Yeşil alan ve koridorlar dışında Sivas kentsel peyzajına ait peyzaj matris yapısı Şekil 4.21’de gösterilmiştir. Buna göre kent merkezi proje alanı ve Kızılırmak’ın kuzeyinde, ticaret alanları ile karakterizedir. Resmî kurumlar kent merkezinin güneybatısında yoğunlaşmaktadır. Mevcut konut alanları kent merkezi etrafında radyal biçimde gelişirken, bu bölgelerde konut altı ticarete dayalı karışık kullanımları da yer almaktadır. Yeni yerleşim bölgeleri ile kent kuzeybatı- kuzeydoğu yönünde gelişim gösterirken, Kızılırmak’ın güneyine sıçramaların olduğu görülmektedir. Buradan kentin öngörülen büyüme formunun Kızılırmak ve proje alanı omurga alınarak kuzey-güney yönlerinde olacağı anlaşılmaktadır. Mevcut durumda kent merkezinin güneybatısında yer alan sanayi bölgesine ek olarak, kentin batı girişinde yeni sanayi alanlarının yoğunlaştığı; yine kentin doğu girişinde ise parçalı sanayi alanlarına yer verildiği görülmektedir.
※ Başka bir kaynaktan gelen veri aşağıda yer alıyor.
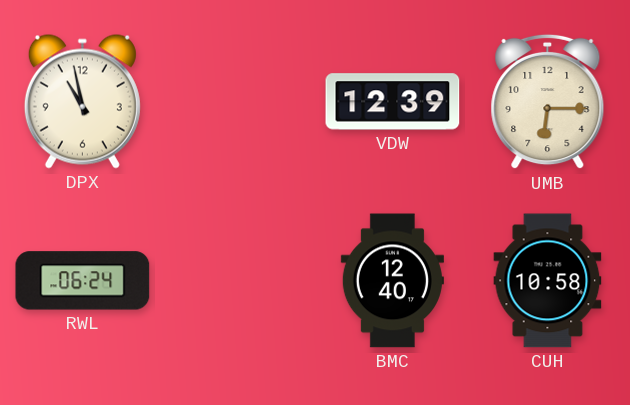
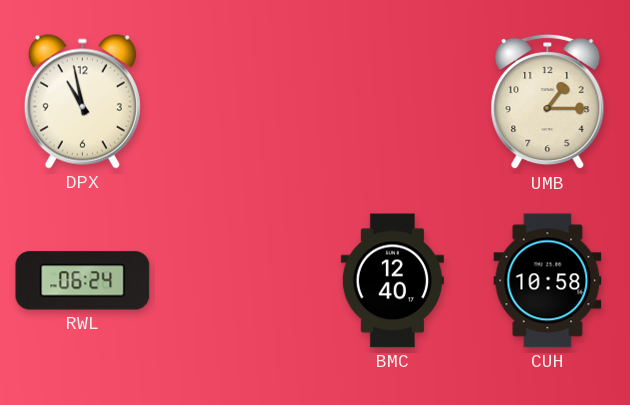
VDW: 12:39 -> none
UMB: 6:15 -> 1:15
Üniversite’nin kentin Kızılırmak’ın güney yönünde gelişimi için teşvik edici bir unsur olduğu anlaşılmaktadır. Bu nedenle proje alanı, öngörülen kentsel matris içerisinde kuzey-güney arasındaki akışın önemli bir merkezi haline gelmektedir. Bu kapsamda proje alanına yapılacak yatırımların aslında kent bütününde ekolojik bütünlüğün sağlanması ve ekosistem hizmetlerinin yaratılmasında büyük önem arz edeceği unutulmamalıdır.